За золотое матросское сердце Письменчука любили все, и он был всем вернейшим другом и товарищем. Но всех больше любил он Бориса Жадановского, с которым долго сидел в одной камере. О Борисе, болезненном и слабом, Письменчук заботился как мать. Для того чтобы подкрепить Бориса, Письменчук кормил его «курятиной» – ставил за окном камеры силки для голубей, варил пойманных птиц в чайнике, даже – вот она, матросская смекалка! – добывал «для вкуса» на кухне соли, перцу и лаврового листа. Кулинарные таланты Письменчука, как и его изобретательность, были неисчерпаемы. Он стряпал для Бориса и других товарищей «пирожки» из квашеной капусты, варил на лампе, в жестянке из-под консервов, особое «варенье» из свеклы.
Лишь много позднее узнали товарищи: перенесенный из карцера в больницу Иван Письменчук уже больше не вставал.

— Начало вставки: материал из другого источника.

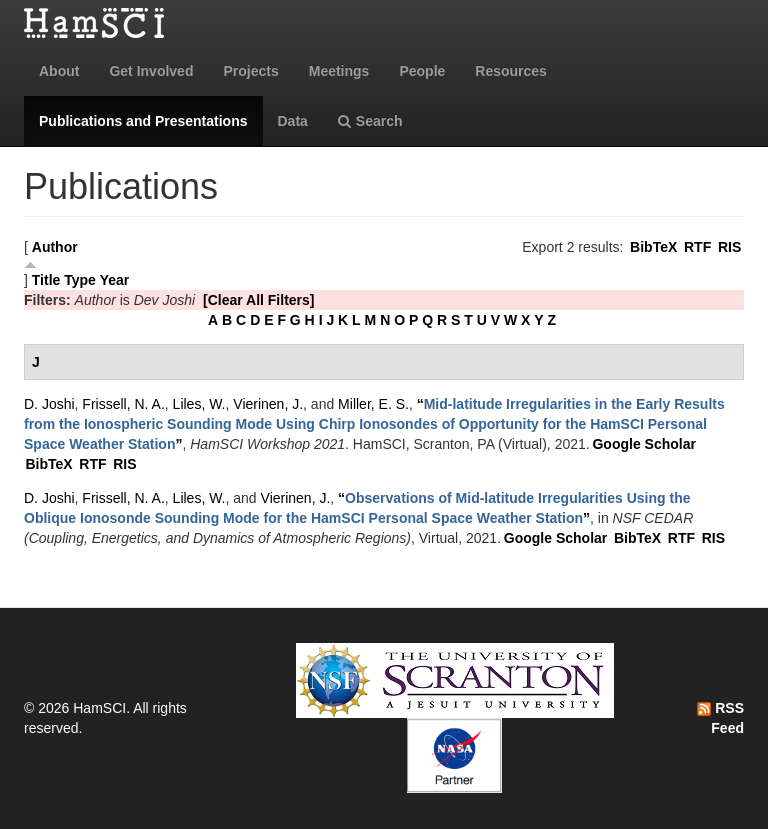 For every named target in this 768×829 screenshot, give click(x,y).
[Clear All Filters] (259, 300)
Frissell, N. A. (123, 404)
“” (374, 424)
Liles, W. (199, 404)
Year (115, 280)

Через несколько дней он скончался.
Оставшиеся в карцере не могли заблуждаться относительно своей участи. Они держались из последних сил, на последней бодрости, они были даже веселы. Но они знали, что их ожидает: самое худшее. Может быть, в «карцерном веселии» они даже бессознательно искали возможности зарядиться твердостью, силой для того, еще более тяжкого, что – они это знали – неизбежно предстояло им.